[What is being asked]:
Reproduce, exactly, the lines of the material below from the line containing "конфликта. Как минимум сместится фокус" through the line containing "Februar 2013", with both end lines included and nothing else.
▬▬▬
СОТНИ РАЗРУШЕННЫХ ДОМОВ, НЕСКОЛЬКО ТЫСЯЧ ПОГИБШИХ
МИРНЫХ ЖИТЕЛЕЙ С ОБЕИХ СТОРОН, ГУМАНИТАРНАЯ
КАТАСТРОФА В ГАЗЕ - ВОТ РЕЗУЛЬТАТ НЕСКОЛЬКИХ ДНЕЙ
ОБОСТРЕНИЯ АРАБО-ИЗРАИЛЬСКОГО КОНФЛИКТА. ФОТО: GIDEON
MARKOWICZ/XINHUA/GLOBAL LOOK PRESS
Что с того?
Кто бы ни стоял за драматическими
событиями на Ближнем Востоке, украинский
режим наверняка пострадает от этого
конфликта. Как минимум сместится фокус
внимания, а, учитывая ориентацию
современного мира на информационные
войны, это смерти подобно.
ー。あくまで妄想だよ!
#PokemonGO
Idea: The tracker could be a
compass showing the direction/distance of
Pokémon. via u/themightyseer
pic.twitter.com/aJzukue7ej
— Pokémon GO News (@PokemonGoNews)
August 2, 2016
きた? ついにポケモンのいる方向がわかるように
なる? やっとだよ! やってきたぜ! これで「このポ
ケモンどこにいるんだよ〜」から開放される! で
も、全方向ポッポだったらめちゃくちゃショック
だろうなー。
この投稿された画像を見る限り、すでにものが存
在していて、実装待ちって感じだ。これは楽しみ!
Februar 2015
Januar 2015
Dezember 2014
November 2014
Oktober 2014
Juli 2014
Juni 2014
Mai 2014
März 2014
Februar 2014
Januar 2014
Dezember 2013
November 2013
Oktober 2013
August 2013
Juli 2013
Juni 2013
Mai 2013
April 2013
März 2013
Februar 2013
▬▬▬
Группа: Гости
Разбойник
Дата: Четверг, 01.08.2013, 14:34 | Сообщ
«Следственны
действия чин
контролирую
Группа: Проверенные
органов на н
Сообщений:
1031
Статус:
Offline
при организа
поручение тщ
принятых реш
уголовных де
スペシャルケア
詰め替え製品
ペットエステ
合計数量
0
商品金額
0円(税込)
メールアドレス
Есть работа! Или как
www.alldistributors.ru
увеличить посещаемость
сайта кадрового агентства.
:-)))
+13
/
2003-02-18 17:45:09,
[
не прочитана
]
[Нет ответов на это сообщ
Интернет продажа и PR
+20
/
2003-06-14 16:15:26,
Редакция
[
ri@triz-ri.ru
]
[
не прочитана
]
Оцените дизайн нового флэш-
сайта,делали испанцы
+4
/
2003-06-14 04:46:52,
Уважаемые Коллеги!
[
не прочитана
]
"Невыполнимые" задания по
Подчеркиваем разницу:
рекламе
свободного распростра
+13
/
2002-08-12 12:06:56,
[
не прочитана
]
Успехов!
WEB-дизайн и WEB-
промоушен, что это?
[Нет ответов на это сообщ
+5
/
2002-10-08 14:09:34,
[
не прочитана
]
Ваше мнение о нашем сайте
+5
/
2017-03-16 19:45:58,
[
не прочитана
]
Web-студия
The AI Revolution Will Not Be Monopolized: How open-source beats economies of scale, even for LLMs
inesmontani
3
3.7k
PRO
▬▬▬
[Finished task]:
конфликта. Как минимум сместится фокус
внимания, а, учитывая ориентацию
современного мира на информационные
войны, это смерти подобно.
ー。あくまで妄想だよ!
#PokemonGO
Idea: The tracker could be a
compass showing the direction/distance of
Pokémon. via u/themightyseer
pic.twitter.com/aJzukue7ej
— Pokémon GO News (@PokemonGoNews)
August 2, 2016
きた? ついにポケモンのいる方向がわかるように
なる? やっとだよ! やってきたぜ! これで「このポ
ケモンどこにいるんだよ〜」から開放される! で
も、全方向ポッポだったらめちゃくちゃショック
だろうなー。
この投稿された画像を見る限り、すでにものが存
在していて、実装待ちって感じだ。これは楽しみ!
Februar 2015
Januar 2015
Dezember 2014
November 2014
Oktober 2014
Juli 2014
Juni 2014
Mai 2014
März 2014
Februar 2014
Januar 2014
Dezember 2013
November 2013
Oktober 2013
August 2013
Juli 2013
Juni 2013
Mai 2013
April 2013
März 2013
Februar 2013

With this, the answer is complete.